Task description
The expected response is the full listing, retyped exactly, without its images.

Information supplied
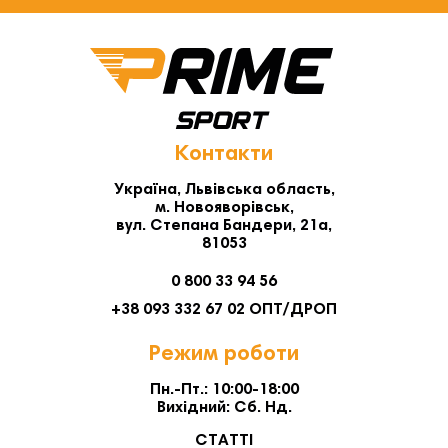
Контакти
Україна, Львівська область,
м. Новояворівськ,
вул. Степана Бандери, 21а,
81053
0 800 33 94 56
+38 093 332 67 02 ОПТ/ДРОП
Режим роботи
Пн.-Пт.: 10:00-18:00
Вихідний: Сб. Нд.
СТАТТІ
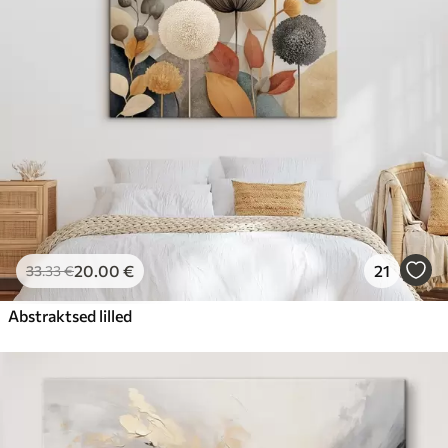
20
.00
€
21
33
.33
€
Abstraktsed lilled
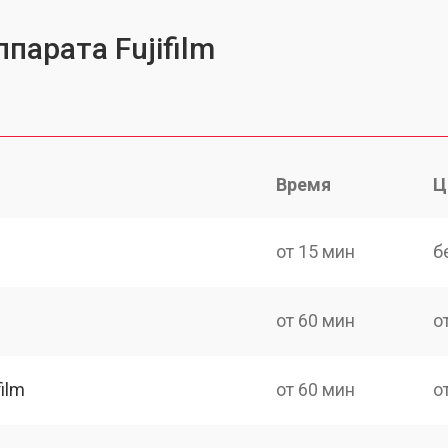
парата Fujifilm
Время
Ц
от 15 мин
б
от 60 мин
о
ilm
от 60 мин
о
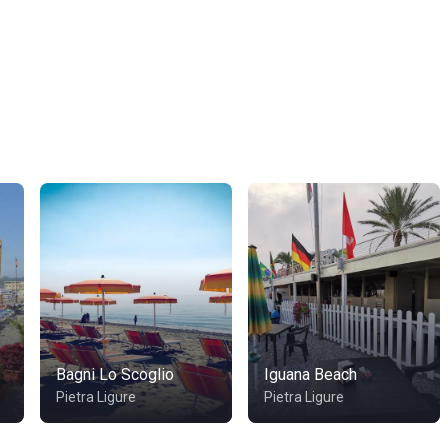
Bagni Lo Scoglio
Iguana Beach
Pietra Ligure
Pietra Ligure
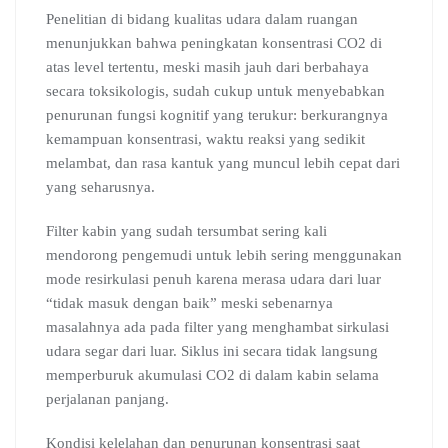
Penelitian di bidang kualitas udara dalam ruangan
menunjukkan bahwa peningkatan konsentrasi CO2 di
atas level tertentu, meski masih jauh dari berbahaya
secara toksikologis, sudah cukup untuk menyebabkan
penurunan fungsi kognitif yang terukur: berkurangnya
kemampuan konsentrasi, waktu reaksi yang sedikit
melambat, dan rasa kantuk yang muncul lebih cepat dari
yang seharusnya.
Filter kabin yang sudah tersumbat sering kali
mendorong pengemudi untuk lebih sering menggunakan
mode resirkulasi penuh karena merasa udara dari luar
“tidak masuk dengan baik” meski sebenarnya
masalahnya ada pada filter yang menghambat sirkulasi
udara segar dari luar. Siklus ini secara tidak langsung
memperburuk akumulasi CO2 di dalam kabin selama
perjalanan panjang.
Kondisi kelelahan dan penurunan konsentrasi saat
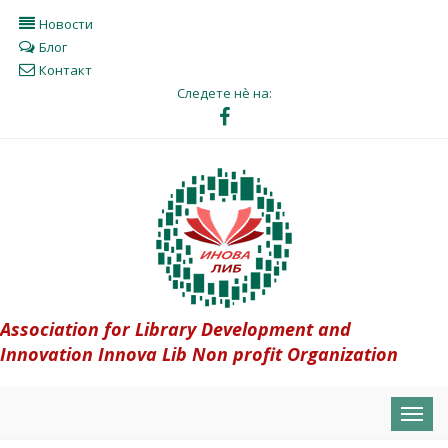
Новости
Блог
Контакт
Следете нè на:
Association for Library Development and
Innovation Innova Lib Non profit Organization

Result of the task
Контакти
Україна, Львівська область,
м. Новояворівськ,
вул. Степана Бандери, 21а,
81053
0 800 33 94 56
+38 093 332 67 02 ОПТ/ДРОП
Режим роботи
Пн.-Пт.: 10:00-18:00
Вихідний: Сб. Нд.
СТАТТІ
20
.00
€
21
33
.33
€
Abstraktsed lilled
парата Fujifilm
Время
Ц
от 15 мин
б
от 60 мин
о
ilm
от 60 мин
о
Bagni Lo Scoglio
Iguana Beach
Pietra Ligure
Pietra Ligure
Penelitian di bidang kualitas udara dalam ruangan
menunjukkan bahwa peningkatan konsentrasi CO2 di
atas level tertentu, meski masih jauh dari berbahaya
secara toksikologis, sudah cukup untuk menyebabkan
penurunan fungsi kognitif yang terukur: berkurangnya
kemampuan konsentrasi, waktu reaksi yang sedikit
melambat, dan rasa kantuk yang muncul lebih cepat dari
yang seharusnya.
Filter kabin yang sudah tersumbat sering kali
mendorong pengemudi untuk lebih sering menggunakan
mode resirkulasi penuh karena merasa udara dari luar
“tidak masuk dengan baik” meski sebenarnya
masalahnya ada pada filter yang menghambat sirkulasi
udara segar dari luar. Siklus ini secara tidak langsung
memperburuk akumulasi CO2 di dalam kabin selama
perjalanan panjang.
Kondisi kelelahan dan penurunan konsentrasi saat
Новости
Блог
Контакт
Следете нè на:
Association for Library Development and
Innovation Innova Lib Non profit Organization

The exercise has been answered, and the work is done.